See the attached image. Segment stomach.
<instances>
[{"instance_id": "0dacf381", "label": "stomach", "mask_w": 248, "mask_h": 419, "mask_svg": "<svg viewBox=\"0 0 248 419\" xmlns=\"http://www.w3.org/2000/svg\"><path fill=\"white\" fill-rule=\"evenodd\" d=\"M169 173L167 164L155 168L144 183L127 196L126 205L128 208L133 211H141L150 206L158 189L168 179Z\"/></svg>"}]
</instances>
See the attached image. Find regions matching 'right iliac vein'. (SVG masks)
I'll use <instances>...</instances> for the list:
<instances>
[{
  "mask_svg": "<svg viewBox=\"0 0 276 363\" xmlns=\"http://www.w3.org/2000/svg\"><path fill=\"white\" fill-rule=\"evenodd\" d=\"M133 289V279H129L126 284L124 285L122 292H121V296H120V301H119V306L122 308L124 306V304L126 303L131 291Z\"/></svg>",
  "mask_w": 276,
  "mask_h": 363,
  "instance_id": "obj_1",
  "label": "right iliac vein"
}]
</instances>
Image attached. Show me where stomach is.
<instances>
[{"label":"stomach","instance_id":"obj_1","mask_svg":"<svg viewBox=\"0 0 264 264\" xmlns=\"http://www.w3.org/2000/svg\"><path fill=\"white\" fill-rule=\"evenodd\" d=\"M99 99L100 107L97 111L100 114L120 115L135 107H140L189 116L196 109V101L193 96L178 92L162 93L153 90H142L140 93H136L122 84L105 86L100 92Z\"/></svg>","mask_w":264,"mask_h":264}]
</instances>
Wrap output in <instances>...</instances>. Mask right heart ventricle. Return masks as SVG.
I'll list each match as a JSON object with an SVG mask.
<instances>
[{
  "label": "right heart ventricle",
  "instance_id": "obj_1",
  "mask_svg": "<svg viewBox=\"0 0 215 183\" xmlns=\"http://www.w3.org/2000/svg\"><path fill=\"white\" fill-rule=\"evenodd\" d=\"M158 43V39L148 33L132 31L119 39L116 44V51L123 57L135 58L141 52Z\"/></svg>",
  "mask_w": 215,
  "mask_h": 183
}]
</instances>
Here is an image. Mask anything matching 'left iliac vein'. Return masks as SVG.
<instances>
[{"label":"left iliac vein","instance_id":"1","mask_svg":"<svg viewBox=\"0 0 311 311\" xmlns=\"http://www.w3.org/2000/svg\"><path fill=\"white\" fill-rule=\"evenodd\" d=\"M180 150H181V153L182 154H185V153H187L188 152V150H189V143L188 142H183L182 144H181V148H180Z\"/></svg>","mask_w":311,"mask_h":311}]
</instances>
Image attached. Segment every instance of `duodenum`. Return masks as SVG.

## What to do
Find "Here is an image." in the records above. Repeat its line and every later line exactly, through the last one.

## Task answer
Here is an image. Mask anything matching 'left iliac vein'. Return masks as SVG.
<instances>
[{"label":"left iliac vein","instance_id":"1","mask_svg":"<svg viewBox=\"0 0 311 311\" xmlns=\"http://www.w3.org/2000/svg\"><path fill=\"white\" fill-rule=\"evenodd\" d=\"M180 150H181V153L182 154H185V153H187L188 152V150H189V143L188 142H183L182 144H181V148H180Z\"/></svg>","mask_w":311,"mask_h":311}]
</instances>
Image attached. Segment every instance of `duodenum`. Return masks as SVG.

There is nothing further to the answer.